Veranstaltungs-Tipp : Steigt das Krebsrisiko durch Hormonbehandlung?

Eine Hormonbehandlung von Frauen in den Wechseljahren erhöht einer dänischen Studie zufolge das Krebsrisiko nicht. Auch erlitten sie nicht mehr Hirnschläge oder Lungenembolien als Frauen ohne Hormonbehandlung, heißt es in der Untersuchung, die auf der Webseite für medizinische Frage bmj.com veröffentlicht wurde. Die behandelten Frauen haben demnach sogar ein geringeres Risiko, herzkrank zu werden.

Für die Studie hatten mehrere dänische Ärzte aus fünf unterschiedlichen Kliniken 16 Jahre lang die Krankengeschichte von 504 Frauen verfolgt, die rasch nach Beginn der Wechseljahre eine Hormonbehandlung begannen. Sie verglichen deren Daten mit denen von 504 anderen Frauen, die sich keiner Behandlung unterzogen. Bedeutende Unterschiede zwischen den Gruppen - etwa was das Gewicht der Frauen, ihren allgemeinen Gesundheitszustand oder den Tabakkonsum anbelangt - gab es laut Studie nicht.

Den Ärzten zufolge waren bei Abschluss der Studie im Jahre 2008 in der Gruppe der Frauen mit Hormonbehandlung 27 gestorben, darunter acht an Herzerkrankungen. In der Gruppe der Frauen ohne Behandlung waren 40 Frauen gestorben, 19 von ihnen an Herzversagen oder nach Infarkten.

Kritik an der Forschungsarbeit

Kritik an der Studie äußerte die französische Forscherin Françoise Clavel-Chapelon, die seit 1990 für eine ähnliche Erhebung die Krankengeschichte von 100.000 Frauen verfolgt hatte. Sie kam in ihrer 2007 veröffentlichten Studie zu dem Ergebnis, dass Frauen unter Hormonbehandlung ihr Risiko, an Brustkrebs zu erkranken, mehr als verdoppeln. Die Forschungsarbeit der dänischen Ärzte sei "schwach", stellte Clavel-Chapelon fest.

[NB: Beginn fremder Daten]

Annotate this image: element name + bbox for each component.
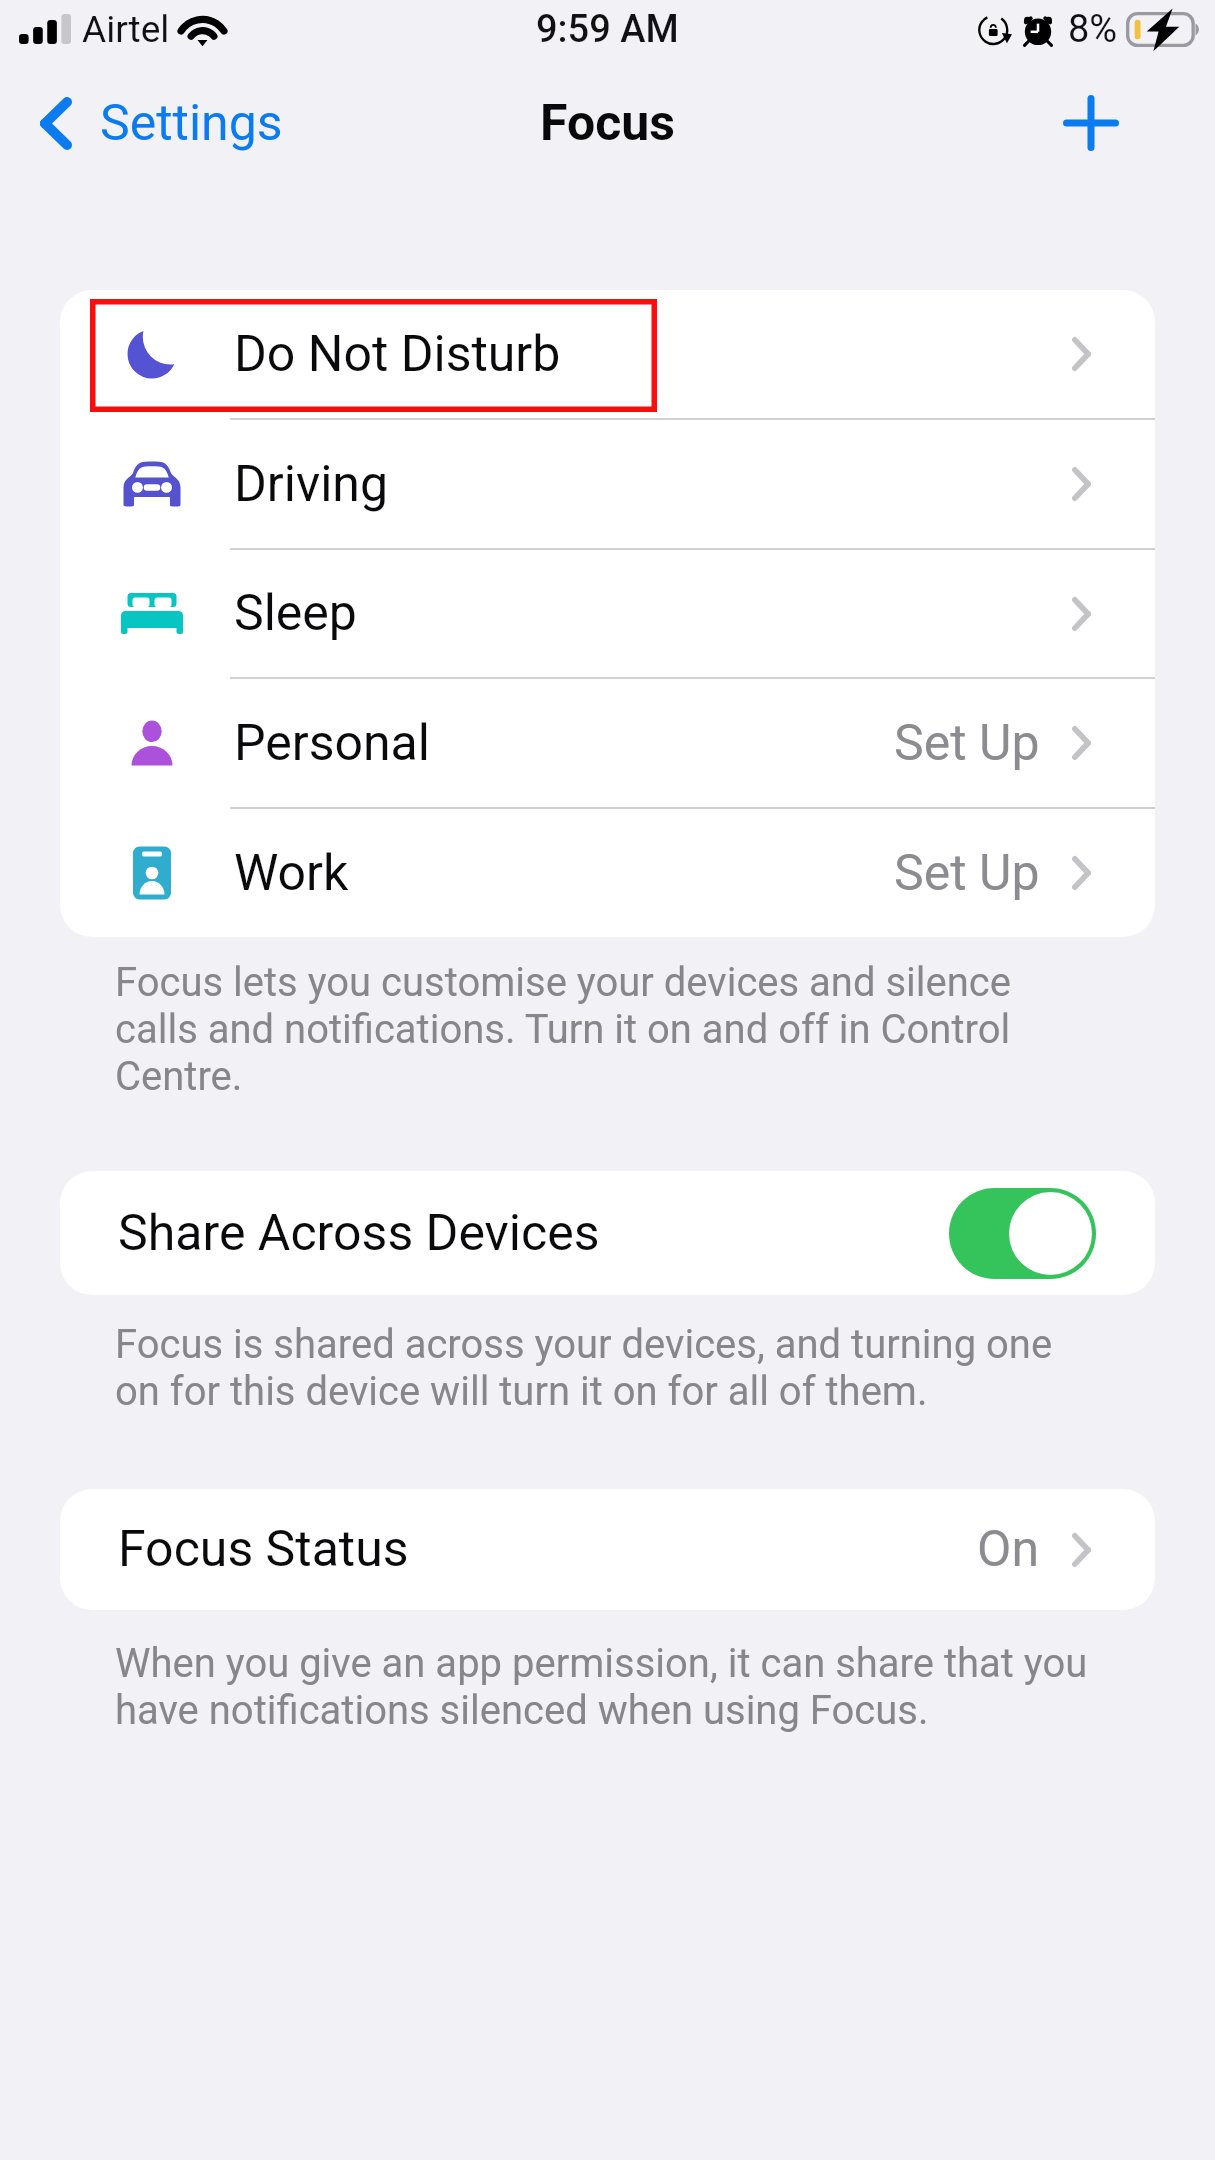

Bereits 2002 und 2003 hatten großangelegte Untersuchungen in den USA auf ein deutlich erhöhtes Brustkrebsrisiko durch Hormonbehandlungen hinwiesen. Aber auch diese Studien wurden von anderen Experten in Frage gestellt. Die Ergebnisse der Untersuchungen sind zudem nur bedingt vergleichbar, weil es erhebliche Unterschiede beim Durchschnittsalter der Frauen, dem Beginn der Hormonbehandlungen und den verwendeten Dosen gab.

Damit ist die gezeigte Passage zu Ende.